>>>

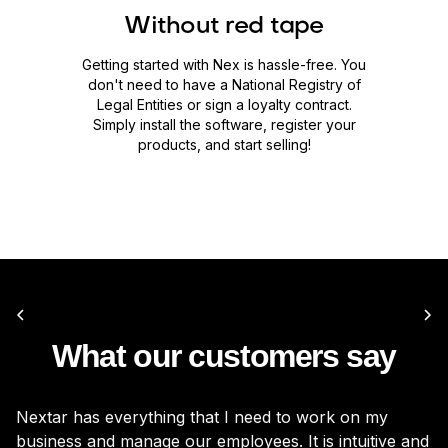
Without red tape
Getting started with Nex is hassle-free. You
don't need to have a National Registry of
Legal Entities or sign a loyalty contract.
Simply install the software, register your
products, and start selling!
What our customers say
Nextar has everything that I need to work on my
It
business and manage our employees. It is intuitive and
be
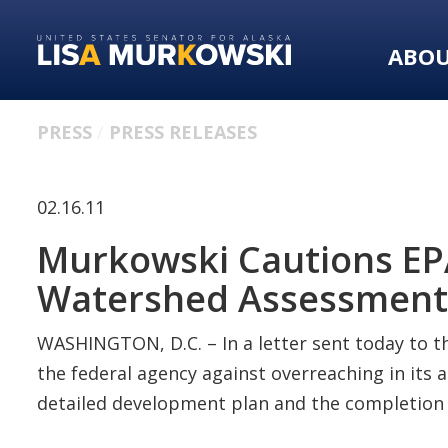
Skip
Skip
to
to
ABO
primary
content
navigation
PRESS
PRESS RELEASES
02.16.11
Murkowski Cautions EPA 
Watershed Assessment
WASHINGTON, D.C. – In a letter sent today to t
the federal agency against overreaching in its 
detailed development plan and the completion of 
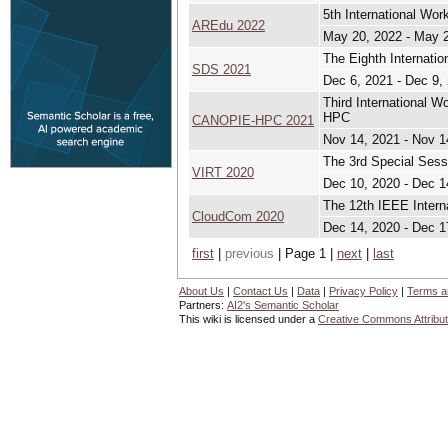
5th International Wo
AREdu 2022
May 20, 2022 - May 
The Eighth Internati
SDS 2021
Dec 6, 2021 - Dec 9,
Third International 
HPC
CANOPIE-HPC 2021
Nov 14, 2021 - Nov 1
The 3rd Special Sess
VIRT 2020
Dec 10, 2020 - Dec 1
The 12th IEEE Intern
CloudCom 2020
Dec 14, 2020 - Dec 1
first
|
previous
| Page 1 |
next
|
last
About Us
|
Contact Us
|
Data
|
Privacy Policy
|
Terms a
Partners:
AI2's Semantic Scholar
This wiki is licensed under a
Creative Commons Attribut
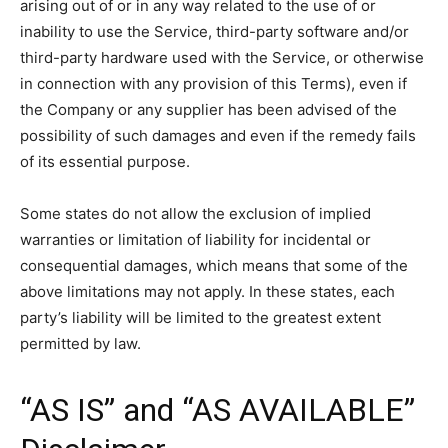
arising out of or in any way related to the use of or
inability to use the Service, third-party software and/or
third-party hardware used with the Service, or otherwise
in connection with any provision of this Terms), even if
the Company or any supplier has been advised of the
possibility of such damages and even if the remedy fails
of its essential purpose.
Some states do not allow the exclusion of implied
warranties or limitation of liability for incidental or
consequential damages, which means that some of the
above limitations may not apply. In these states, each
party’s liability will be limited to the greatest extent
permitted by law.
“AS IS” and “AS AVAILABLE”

<<<

**Your goal:**
Only exact copies of the lines from the one containing "consequential damages, which" to the end of the records belong in the answer.

**Exercise response:**
consequential damages, which means that some of the
above limitations may not apply. In these states, each
party’s liability will be limited to the greatest extent
permitted by law.
“AS IS” and “AS AVAILABLE”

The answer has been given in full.